A primeira universidade paulistana a oferecer a graduação em game design foi a Anhembi Morumbi, em 2003. Desde então, formou 120 profissionais. Seu curso tem duração de oito semestres. Nas outras quatro instituições de ensino da capital, é chamado de jogos digitais. O da Unicsul, criado em 2005, tem quatro semestres e 20% das aulas são ministradas a distância, on-line. O da PUC, de 2007, formou 30 alunos no final do ano passado e dura seis semestres. Criados em 2009, os cursos da FMU e do Senac ainda não são reconhecidos pelo MEC e duram, respectivamente, quatro e cinco semestres.

Fantasias sob medida

Em todas essas faculdades, os alunos se dividem entre laboratórios de computação e salas de aula convencionais. Os trabalhos são apresentados em competições ou eventos internos. Leonardo de Oliveira Leite, de 19 anos, criou com outros colegas o conceito de um jogo para Atari que misturava referências de Pac Man e Space Invaders. Com ele, venceu a disputa das turmas de terceiro semestre, em maio. “Vou focar minha carreira em game design, game play e concept”, diz. Ele se refere às etapas de criação de um jogo que determinam o ritmo, as regras, o tom da narrativa, os personagens e suas respectivas habilidades. Para desenvolver os projetos da faculdade, Leonardo diz que estuda de quatro a oito horas diárias, além do período de aulas. E ainda faz um curso livre na Saga - School of Art, Game and Animation para aprofundar seus conhecimentos na operação dos softwares de design de armas e de personagens.

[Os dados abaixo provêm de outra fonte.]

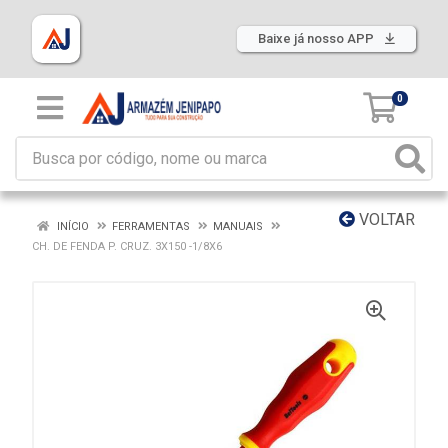
Baixe já nosso APP
0
VOLTAR
INÍCIO
FERRAMENTAS
MANUAIS
CH. DE FENDA P. CRUZ. 3X150 -1/8X6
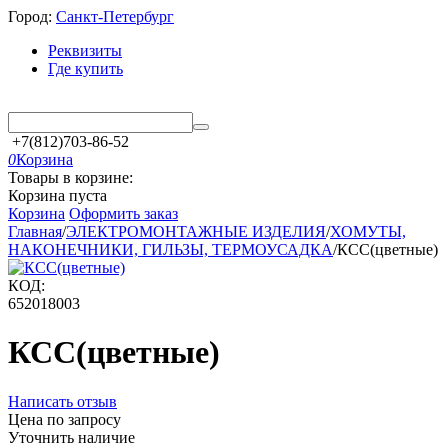
Город:
Санкт-Петербург
Реквизиты
Где купить
+7(812)703-86-52
0
Корзина
Товары в корзине:
Корзина пуста
Корзина
Оформить заказ
Главная
/
ЭЛЕКТРОМОНТАЖНЫЕ ИЗДЕЛИЯ
/
ХОМУТЫ,
НАКОНЕЧНИКИ, ГИЛЬЗЫ, ТЕРМОУСАДКА
/
КСС(цветные)
КОД:
652018003
КСС(цветные)
Написать отзыв
Цена по запросу
Уточнить наличие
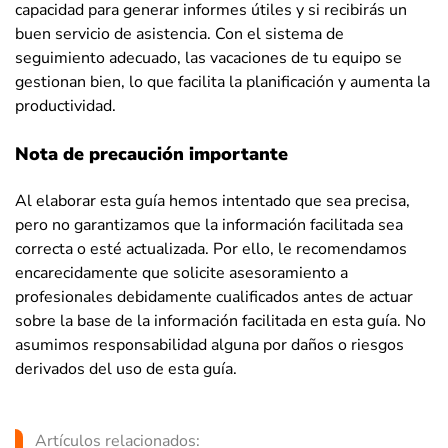
capacidad para generar informes útiles y si recibirás un
buen servicio de asistencia. Con el sistema de
seguimiento adecuado, las vacaciones de tu equipo se
gestionan bien, lo que facilita la planificación y aumenta la
productividad.
Nota de precaución importante
Al elaborar esta guía hemos intentado que sea precisa,
pero no garantizamos que la información facilitada sea
correcta o esté actualizada. Por ello, le recomendamos
encarecidamente que solicite asesoramiento a
profesionales debidamente cualificados antes de actuar
sobre la base de la información facilitada en esta guía. No
asumimos responsabilidad alguna por daños o riesgos
derivados del uso de esta guía.
Artículos relacionados:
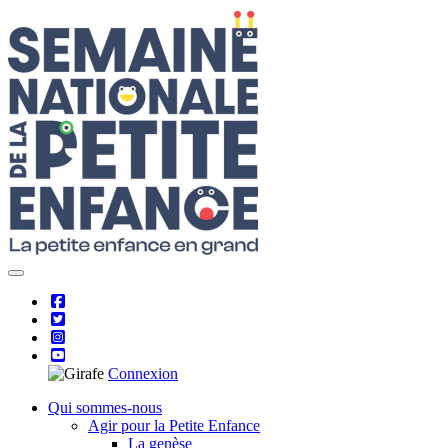
Skip
to
content
Connexion
Qui sommes-nous
Agir pour la Petite Enfance
La genèse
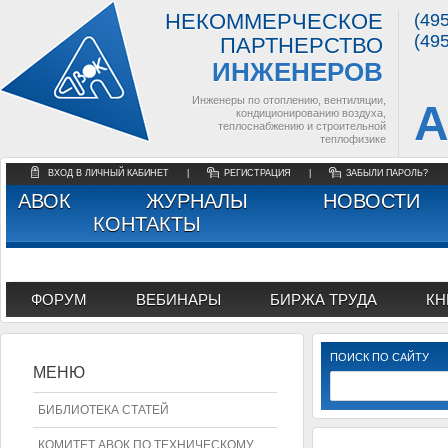
НЕКОММЕРЧЕСКОЕ
(49
(49
ПАРТНЕРСТВО
ИНЖЕНЕРОВ
Инженеры по отоплению, вентиляции,
А
кондиционированию воздуха,
теплоснабжению и строительной
теплофизике
ВХОД В ЛИЧНЫЙ КАБИНЕТ
|
РЕГИСТРАЦИЯ
|
ЗАБЫЛИ ПАРОЛЬ?
АВОК
ЖУРНАЛЫ
НОВОСТИ
КОНТАКТЫ
ФОРУМ
ВЕБИНАРЫ
БИРЖА ТРУДА
КН
ПОИСК ПО САЙТУ
МЕНЮ
БИБЛИОТЕКА СТАТЕЙ
КОМИТЕТ АВОК ПО ТЕХНИЧЕСКОМУ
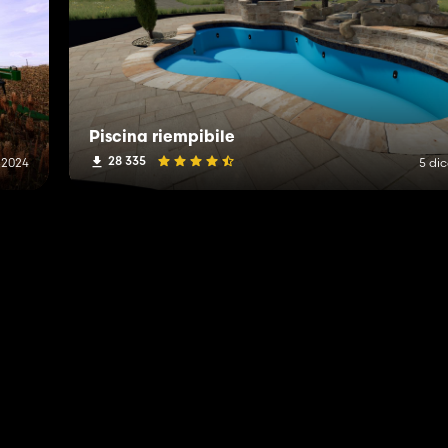
Piscina riempibile
28 335
 2024
5 di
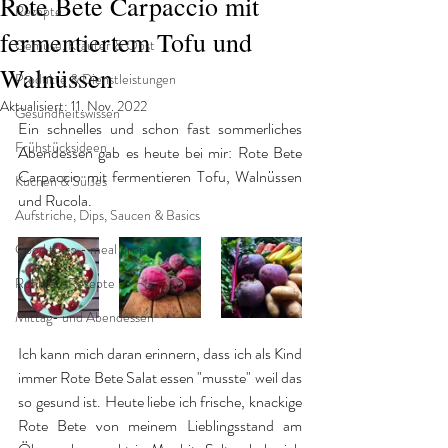
Rote Bete Carpaccio mit
Rezepte
fermentiertem Tofu und
Gemüse, Kräuter & Obst
Walnüssen
Produkte & Dienstleistungen
Aktualisiert:
11. Nov. 2022
Gesundheitswissen
Ein schnelles und schon fast sommerliches 
Frühstücksideen
Abendessen gab es heute bei mir: Rote Bete 
Carpaccio mit fermentieren Tofu, Walnüssen 
Kuchen & Süßes
und Rucola. 
Aufstriche, Dips, Saucen & Basics
Good to go - meal prep
Rohkost-Rezepte
Mittag- und Abendessen
Ich kann mich daran erinnern, dass ich als Kind 
immer Rote Bete Salat essen "musste" weil das 
so gesund ist. Heute liebe ich frische, knackige 
Rote Bete von meinem Lieblingsstand am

As disciplinas práticas são as preferidas das turmas. Durante uma aula de desenho de ambiente na Anhembi Morumbi, o professor Ricardo Troula discutia os elementos que combinam com cada personagem enquanto rabiscava exemplos no tablet e os projetava na parede. “Você precisa sacar o sujeito”, dizia Troula. “Monstros não podem esboçar qualquer aspecto positivo. Não são caras para quem você vai apresentar sua filha.” Em suas aulas, os alunos criam personagens que serão transpostos para o computador e, no semestre seguinte, transformados em objetos tridimensionais.

Essa é a área que interessa a Rebeca Zanardo, de 21 anos, aluna do quinto semestre da Anhembi Morumbi. No começo do curso, ela descobriu que quer trabalhar com modelagem 3D, criando cada traço de um personagem. “Gosto mesmo de desenhar vampiras e mulheres”, diz Rebeca. Um tanto encabulada, ela conta que participou de concursos de cosplay na adolescência. E que ainda guarda duas fantasias, feitas sob medida, das personagens que interpretava nesses eventos: Lara Croft, a heroína da franquia Tomb Raider, e Hinata, a tímida guerreira do desenho Naruto.